Called from Python for forward pass:

input = spy.Tensor.from_numpy(device, data).with_grads()
output = spy.Tensor.empty(device, shape=input.shape, dtype=float).with_grads()

# Forward pass
module.apply_activation(spy.grid(shape=input.shape), input, output)

# ... compute loss and set output gradients ...

# Backward pass
module.apply_activation.bwds(spy.grid(shape=input.shape), input, output)

Generic slang function to take generic tensors

A normalization function that works for any floating-point tensor:

void normalize_tensor<T: __BuiltInFloatingPointType>(int idx, ITensor<T, 1> input, IRWTensor<T, 1> output)
{
    T value = input[idx];
    output[idx] = value / T(255.0);
}

When called from Python, SlangPy will select the appropriate concrete tensor types based on the properties of the passed tensors. In this case, if Tensor of float16 were passed, SlangPy would generate a kernel using ITensor<float16, 1> and IRWTensor<float16, 1>.

Internals

Underlying Storage

Tensors are implemented on top of GPU buffer resources:

  • Tensor and read-only variants use StructuredBuffer<T>, or ImmutablePtr<T> in CUDA

  • RWTensor and read-write variants use RWStructuredBuffer<T> or Ptr<T> in CUDA

  • DiffTensor types wrap both primal and gradient buffers

  • AtomicTensor uses RWByteAddressBuffer or Ptr<T> in CUDA

Each tensor stores:

  • Buffer reference (_data)

  • Shape array (_shape)

  • Stride array (_strides)

  • Offset (_offset)

Memory Layout

Tensors use row-major layout by default (rightmost dimension has smallest stride).

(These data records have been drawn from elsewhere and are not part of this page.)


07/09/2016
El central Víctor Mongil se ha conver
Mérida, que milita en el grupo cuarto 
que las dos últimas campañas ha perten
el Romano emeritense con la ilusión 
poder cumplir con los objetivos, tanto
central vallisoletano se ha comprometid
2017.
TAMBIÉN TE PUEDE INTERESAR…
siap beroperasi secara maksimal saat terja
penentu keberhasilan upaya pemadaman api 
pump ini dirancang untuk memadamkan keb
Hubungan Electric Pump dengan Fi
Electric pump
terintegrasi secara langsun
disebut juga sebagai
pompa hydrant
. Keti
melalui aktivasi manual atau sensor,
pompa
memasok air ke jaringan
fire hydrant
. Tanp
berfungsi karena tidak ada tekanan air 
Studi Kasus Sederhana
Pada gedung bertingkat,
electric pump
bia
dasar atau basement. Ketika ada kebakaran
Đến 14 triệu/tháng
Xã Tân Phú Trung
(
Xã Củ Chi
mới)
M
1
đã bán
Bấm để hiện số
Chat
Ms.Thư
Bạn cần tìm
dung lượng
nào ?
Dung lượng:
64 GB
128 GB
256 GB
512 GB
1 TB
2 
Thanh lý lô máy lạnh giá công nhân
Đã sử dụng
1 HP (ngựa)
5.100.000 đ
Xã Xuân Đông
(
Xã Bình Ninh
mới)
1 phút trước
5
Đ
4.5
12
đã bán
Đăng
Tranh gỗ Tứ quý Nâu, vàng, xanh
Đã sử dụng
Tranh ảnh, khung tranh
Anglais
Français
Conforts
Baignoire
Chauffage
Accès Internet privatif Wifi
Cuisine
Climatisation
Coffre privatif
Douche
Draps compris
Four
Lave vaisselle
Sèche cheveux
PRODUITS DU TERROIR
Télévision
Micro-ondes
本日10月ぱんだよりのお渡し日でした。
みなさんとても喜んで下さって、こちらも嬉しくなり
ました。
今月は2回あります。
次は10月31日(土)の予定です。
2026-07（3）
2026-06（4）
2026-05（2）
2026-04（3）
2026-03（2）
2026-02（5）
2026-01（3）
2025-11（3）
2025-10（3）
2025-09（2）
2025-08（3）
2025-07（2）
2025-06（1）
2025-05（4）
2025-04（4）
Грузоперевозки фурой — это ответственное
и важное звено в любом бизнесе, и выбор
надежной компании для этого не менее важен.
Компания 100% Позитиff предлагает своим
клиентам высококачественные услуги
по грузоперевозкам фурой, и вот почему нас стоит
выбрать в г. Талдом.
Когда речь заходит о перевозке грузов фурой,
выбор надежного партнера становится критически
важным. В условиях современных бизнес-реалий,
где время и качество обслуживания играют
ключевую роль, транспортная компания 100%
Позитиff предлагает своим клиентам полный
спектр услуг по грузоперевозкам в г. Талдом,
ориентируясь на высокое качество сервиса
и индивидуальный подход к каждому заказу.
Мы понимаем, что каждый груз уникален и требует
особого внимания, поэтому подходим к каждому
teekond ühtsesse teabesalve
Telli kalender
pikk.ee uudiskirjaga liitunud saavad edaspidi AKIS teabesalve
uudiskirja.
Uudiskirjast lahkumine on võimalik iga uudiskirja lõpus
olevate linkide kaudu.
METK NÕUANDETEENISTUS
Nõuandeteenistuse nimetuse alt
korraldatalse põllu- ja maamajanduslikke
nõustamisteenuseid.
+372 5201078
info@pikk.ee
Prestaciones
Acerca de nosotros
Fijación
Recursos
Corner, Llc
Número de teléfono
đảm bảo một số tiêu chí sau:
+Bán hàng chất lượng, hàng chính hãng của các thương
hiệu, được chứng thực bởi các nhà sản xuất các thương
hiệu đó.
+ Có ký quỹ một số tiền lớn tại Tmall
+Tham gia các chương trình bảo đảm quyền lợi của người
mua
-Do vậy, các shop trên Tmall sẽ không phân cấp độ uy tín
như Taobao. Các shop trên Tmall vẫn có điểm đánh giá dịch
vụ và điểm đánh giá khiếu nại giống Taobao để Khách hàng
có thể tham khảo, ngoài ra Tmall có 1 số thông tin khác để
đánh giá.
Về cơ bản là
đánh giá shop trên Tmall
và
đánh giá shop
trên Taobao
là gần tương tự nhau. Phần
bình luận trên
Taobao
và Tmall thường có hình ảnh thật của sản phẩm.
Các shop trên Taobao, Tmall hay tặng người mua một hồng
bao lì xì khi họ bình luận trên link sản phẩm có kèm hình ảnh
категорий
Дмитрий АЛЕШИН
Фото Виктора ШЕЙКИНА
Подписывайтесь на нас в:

For a 3D tensor of shape [D0, D1, D2], the strides are:

  • stride[0] = D1 * D2

  • stride[1] = D2

  • stride[2] = 1

The linear index for element [i, j, k] is computed as:

int linear_idx = i * stride[0] + j * stride[1] + k * stride[2] + offset;

Summary

SlangPy’s tensor types provide:

  • Multiple access modes: Read-only, write-only, read-write, atomic

  • Automatic differentiation: Differentiable tensor variants for AD

  • Flexible interfaces: Generic functions work with any tensor implementation

  • Multiple indexing styles: Subscripts, load/store, variadic indices

  • Multi-dimensional support: 1D, 2D, 3D, and higher-dimensional tensors

  • Struct element types: Not limited to primitive types

For details on using tensors from Python, see Tensors In Python. For information on automatic differentiation with tensors, see Differentiable Tensors.